----- Data for this task

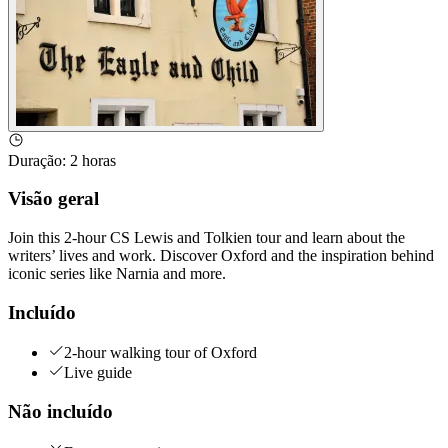
Duração
:
2 horas
Visão geral
Join this 2-hour CS Lewis and Tolkien tour and learn about the
writers’ lives and work. Discover Oxford and the inspiration behind
iconic series like Narnia and more.
Incluído
2-hour walking tour of Oxford
Live guide
Não incluído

----------

Except for the pictures, copy the material above exactly.

Duração
:
2 horas
Visão geral
Join this 2-hour CS Lewis and Tolkien tour and learn about the
writers’ lives and work. Discover Oxford and the inspiration behind
iconic series like Narnia and more.
Incluído
2-hour walking tour of Oxford
Live guide
Não incluído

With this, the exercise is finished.